In the Circulo project, Lab41 has researched, compared, and implemented several powerful methods for community detection in large graphs. As part of analyzing tightly-connected nodes within a network, we have also evaluated ways to discover the structural roles of nodes. This goal, role detection, is complementary to community detection and can provide additional insight for several applications and industries. A method of particular interest to Lab41 is described by Henderson, Gallagher, et al. (2012) in their paper, “RolX: Structural Role Extraction & Mining in Large Graphs,” as it can reveal roles such as central connectors, bridges between groups, or members of a clique. The following post highlights the intuition and general mechanics of the algorithm, which we implemented in Python as part of our broader community detection effort.

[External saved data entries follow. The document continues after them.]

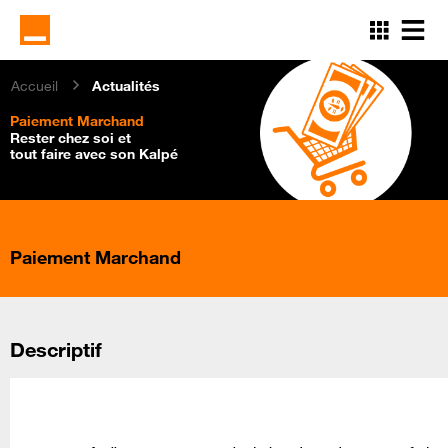
Aller
au
contenu
principal
Accueil
Actualités
Paiement Marchand
Rester chez soi et
tout faire avec son Kalpé
Paiement Marchand
Descriptif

Conceptual illustration of network analysis using community and role detection

### Introduction

Network modeling is an extremely powerful analytic method employed across a massive variety of disciplines. As Robbie mentioned in his recent post, one of the most useful techniques in the network analysis domain is community detection, which breaks down large networks into smaller component parts. The earliest models of community detection viewed these breakdowns as partitions of the network; however, as our collective understanding has matured, we realized that communities make more sense as organic, unrestricted groupings of vertices that could range anywhere from complete overlap to complete exclusion.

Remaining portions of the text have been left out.